▶ TASK GOAL
Beginning with the first line of the entries below, quote each line until you reach and include the line with "2025 (21, 302)".
═══
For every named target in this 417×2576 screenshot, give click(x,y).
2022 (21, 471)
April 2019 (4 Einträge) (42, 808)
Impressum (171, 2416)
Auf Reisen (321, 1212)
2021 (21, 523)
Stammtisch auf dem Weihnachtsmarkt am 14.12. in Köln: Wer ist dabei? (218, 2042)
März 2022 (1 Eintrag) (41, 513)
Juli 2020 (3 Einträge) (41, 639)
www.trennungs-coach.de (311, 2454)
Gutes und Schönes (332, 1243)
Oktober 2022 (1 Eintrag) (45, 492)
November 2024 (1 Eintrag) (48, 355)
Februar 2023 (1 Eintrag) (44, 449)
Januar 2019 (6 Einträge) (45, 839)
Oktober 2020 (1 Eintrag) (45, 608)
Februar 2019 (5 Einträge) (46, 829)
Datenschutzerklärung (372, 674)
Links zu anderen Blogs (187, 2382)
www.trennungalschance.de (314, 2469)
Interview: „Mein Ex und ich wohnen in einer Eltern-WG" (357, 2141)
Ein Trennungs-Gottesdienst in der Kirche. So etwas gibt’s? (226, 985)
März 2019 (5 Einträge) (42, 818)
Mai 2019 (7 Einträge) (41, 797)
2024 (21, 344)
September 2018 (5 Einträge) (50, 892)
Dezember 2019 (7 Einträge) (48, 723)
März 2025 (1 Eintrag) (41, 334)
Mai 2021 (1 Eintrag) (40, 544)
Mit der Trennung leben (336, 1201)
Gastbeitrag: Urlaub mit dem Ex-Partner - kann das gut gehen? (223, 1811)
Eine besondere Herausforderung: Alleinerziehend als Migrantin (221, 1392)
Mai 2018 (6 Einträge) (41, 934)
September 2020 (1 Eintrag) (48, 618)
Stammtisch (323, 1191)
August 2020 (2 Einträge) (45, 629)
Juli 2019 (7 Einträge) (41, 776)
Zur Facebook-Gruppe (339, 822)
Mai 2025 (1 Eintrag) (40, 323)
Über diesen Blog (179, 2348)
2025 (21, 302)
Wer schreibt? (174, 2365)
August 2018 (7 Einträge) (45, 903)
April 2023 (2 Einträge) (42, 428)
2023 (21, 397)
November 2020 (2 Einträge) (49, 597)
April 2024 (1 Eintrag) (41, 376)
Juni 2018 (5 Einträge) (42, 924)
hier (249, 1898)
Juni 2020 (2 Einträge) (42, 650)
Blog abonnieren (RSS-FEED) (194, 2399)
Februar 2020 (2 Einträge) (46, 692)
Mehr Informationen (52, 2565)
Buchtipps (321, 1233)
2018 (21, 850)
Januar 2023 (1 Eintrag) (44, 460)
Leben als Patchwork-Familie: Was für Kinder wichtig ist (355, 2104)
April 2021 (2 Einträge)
═══
▶ OUTPUT FOR THIS TASK
For every named target in this 417×2576 screenshot, give click(x,y).
2022 (21, 471)
April 2019 (4 Einträge) (42, 808)
Impressum (171, 2416)
Auf Reisen (321, 1212)
2021 (21, 523)
Stammtisch auf dem Weihnachtsmarkt am 14.12. in Köln: Wer ist dabei? (218, 2042)
März 2022 (1 Eintrag) (41, 513)
Juli 2020 (3 Einträge) (41, 639)
www.trennungs-coach.de (311, 2454)
Gutes und Schönes (332, 1243)
Oktober 2022 (1 Eintrag) (45, 492)
November 2024 (1 Eintrag) (48, 355)
Februar 2023 (1 Eintrag) (44, 449)
Januar 2019 (6 Einträge) (45, 839)
Oktober 2020 (1 Eintrag) (45, 608)
Februar 2019 (5 Einträge) (46, 829)
Datenschutzerklärung (372, 674)
Links zu anderen Blogs (187, 2382)
www.trennungalschance.de (314, 2469)
Interview: „Mein Ex und ich wohnen in einer Eltern-WG" (357, 2141)
Ein Trennungs-Gottesdienst in der Kirche. So etwas gibt’s? (226, 985)
März 2019 (5 Einträge) (42, 818)
Mai 2019 (7 Einträge) (41, 797)
2024 (21, 344)
September 2018 (5 Einträge) (50, 892)
Dezember 2019 (7 Einträge) (48, 723)
März 2025 (1 Eintrag) (41, 334)
Mai 2021 (1 Eintrag) (40, 544)
Mit der Trennung leben (336, 1201)
Gastbeitrag: Urlaub mit dem Ex-Partner - kann das gut gehen? (223, 1811)
Eine besondere Herausforderung: Alleinerziehend als Migrantin (221, 1392)
Mai 2018 (6 Einträge) (41, 934)
September 2020 (1 Eintrag) (48, 618)
Stammtisch (323, 1191)
August 2020 (2 Einträge) (45, 629)
Juli 2019 (7 Einträge) (41, 776)
Zur Facebook-Gruppe (339, 822)
Mai 2025 (1 Eintrag) (40, 323)
Über diesen Blog (179, 2348)
2025 (21, 302)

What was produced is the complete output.